## Exercise aim
Your answer is to be the count alone: the number of lines in the data below where "Trips" appears.

## Data for this exercise

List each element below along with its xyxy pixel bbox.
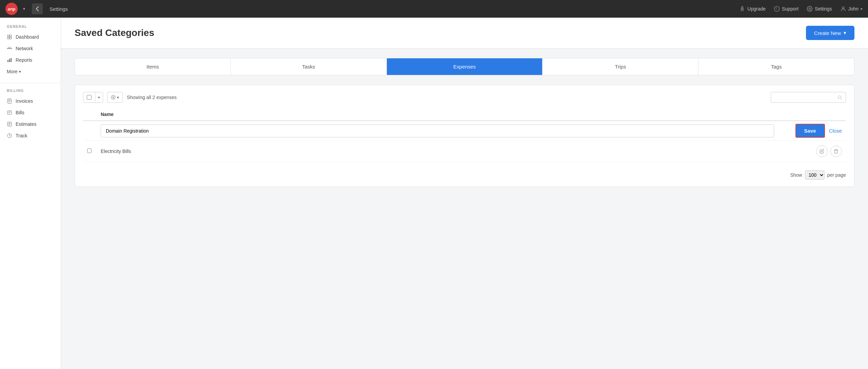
back-arrow-icon (36, 6, 39, 11)
edit-row-input-cell (97, 121, 778, 141)
rocket-icon (739, 6, 745, 12)
row-checkbox[interactable] (87, 149, 92, 153)
search-input[interactable] (774, 95, 835, 100)
edit-actions: Save Close (782, 124, 842, 138)
svg-point-20 (838, 96, 841, 98)
bulk-dropdown-caret[interactable]: ▾ (95, 93, 103, 102)
reports-icon (7, 57, 12, 63)
sidebar-reports-label: Reports (16, 57, 32, 63)
settings-link[interactable]: Settings (807, 6, 832, 12)
table-toolbar: ▾ ▾ Showing all 2 expenses (83, 92, 846, 103)
col-checkbox (83, 108, 97, 121)
more-caret-icon: ▾ (19, 70, 21, 74)
svg-rect-7 (7, 37, 9, 39)
sidebar-item-network[interactable]: Network (0, 43, 61, 54)
sidebar-bills-label: Bills (16, 110, 24, 115)
tabs-container: Items Tasks Expenses Trips Tags (75, 58, 854, 75)
gear-dropdown-caret-icon: ▾ (117, 95, 119, 100)
main-content: Saved Categories Create New ▾ Items Task… (61, 18, 868, 369)
back-button[interactable] (32, 3, 43, 14)
row-actions-cell (778, 141, 846, 162)
svg-point-2 (776, 9, 777, 10)
col-name-header: Name (97, 108, 778, 121)
delete-row-button[interactable] (830, 145, 842, 157)
sidebar-track-label: Track (16, 133, 27, 138)
svg-rect-16 (7, 111, 12, 115)
per-page-select[interactable]: 100 (805, 170, 825, 180)
tab-tags[interactable]: Tags (698, 58, 854, 75)
settings-gear-icon (807, 6, 813, 12)
sidebar-estimates-label: Estimates (16, 121, 36, 127)
content-area: Items Tasks Expenses Trips Tags ▾ (61, 48, 868, 196)
save-button[interactable]: Save (795, 124, 825, 138)
showing-count-text: Showing all 2 expenses (127, 95, 177, 100)
svg-point-19 (113, 97, 114, 98)
row-actions (782, 145, 842, 157)
row-checkbox-cell (83, 141, 97, 162)
gear-icon (111, 95, 116, 100)
show-label: Show (790, 172, 802, 178)
user-caret-icon: ▾ (861, 7, 863, 11)
bulk-select-group: ▾ (83, 92, 103, 103)
sidebar-item-reports[interactable]: Reports (0, 54, 61, 66)
user-avatar-icon (840, 6, 846, 12)
per-page-label: per page (827, 172, 846, 178)
trash-icon (834, 149, 839, 154)
tab-items[interactable]: Items (75, 58, 231, 75)
svg-point-3 (809, 8, 811, 10)
svg-rect-5 (7, 35, 9, 37)
logo-caret-icon[interactable]: ▾ (23, 6, 25, 11)
bills-icon (7, 110, 12, 115)
sidebar-item-bills[interactable]: Bills (0, 107, 61, 118)
svg-point-1 (774, 6, 780, 12)
bulk-checkbox-cell[interactable] (83, 92, 95, 102)
edit-name-input[interactable] (101, 124, 774, 137)
topnav: anp ▾ Settings Upgrade Support (0, 0, 868, 18)
app-logo[interactable]: anp (5, 3, 18, 15)
col-actions-header (778, 108, 846, 121)
sidebar-network-label: Network (16, 46, 33, 51)
sidebar-item-dashboard[interactable]: Dashboard (0, 31, 61, 43)
support-link[interactable]: Support (774, 6, 798, 12)
bulk-checkbox[interactable] (87, 95, 92, 100)
tab-tasks[interactable]: Tasks (231, 58, 387, 75)
svg-rect-6 (10, 35, 12, 37)
sidebar: GENERAL Dashboard Network (0, 18, 61, 369)
sidebar-divider (0, 83, 61, 83)
track-icon (7, 133, 12, 138)
tab-trips[interactable]: Trips (542, 58, 698, 75)
edit-row-actions-cell: Save Close (778, 121, 846, 141)
row-name-cell: Electricity Bills (97, 141, 778, 162)
sidebar-billing-label: BILLING (0, 89, 61, 95)
svg-rect-13 (9, 59, 10, 62)
support-icon (774, 6, 780, 12)
table-row: Electricity Bills (83, 141, 846, 162)
nav-page-title: Settings (50, 6, 68, 12)
topnav-actions: Upgrade Support Settings John ▾ (739, 6, 863, 12)
sidebar-invoices-label: Invoices (16, 98, 33, 104)
upgrade-link[interactable]: Upgrade (739, 6, 766, 12)
sidebar-dashboard-label: Dashboard (16, 34, 39, 40)
dashboard-icon (7, 34, 12, 40)
sidebar-item-estimates[interactable]: Estimates (0, 118, 61, 130)
invoices-icon (7, 98, 12, 104)
user-menu[interactable]: John ▾ (840, 6, 863, 12)
sidebar-item-track[interactable]: Track (0, 130, 61, 141)
edit-row-button[interactable] (816, 145, 828, 157)
sidebar-general-label: GENERAL (0, 24, 61, 31)
tab-expenses[interactable]: Expenses (387, 58, 543, 75)
svg-rect-12 (7, 60, 8, 62)
svg-point-4 (842, 7, 844, 9)
close-button[interactable]: Close (829, 128, 842, 134)
page-title: Saved Categories (75, 27, 154, 38)
gear-dropdown-button[interactable]: ▾ (107, 92, 123, 103)
pencil-icon (820, 149, 824, 154)
table-container: ▾ ▾ Showing all 2 expenses (75, 85, 854, 187)
search-icon (837, 95, 842, 100)
network-icon (7, 46, 12, 51)
edit-row: Save Close (83, 121, 846, 141)
sidebar-item-invoices[interactable]: Invoices (0, 95, 61, 107)
create-new-button[interactable]: Create New ▾ (806, 26, 854, 40)
svg-rect-15 (8, 99, 12, 103)
sidebar-more[interactable]: More ▾ (0, 66, 61, 77)
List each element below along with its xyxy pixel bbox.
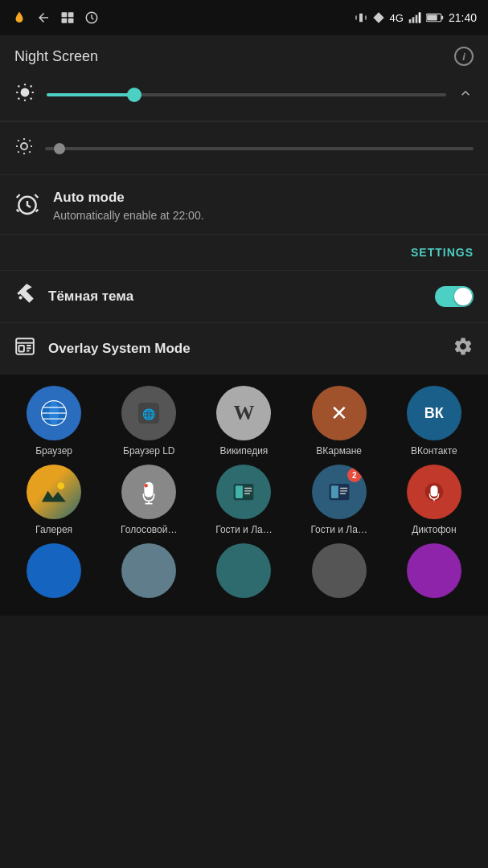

## Answer to the exercise
3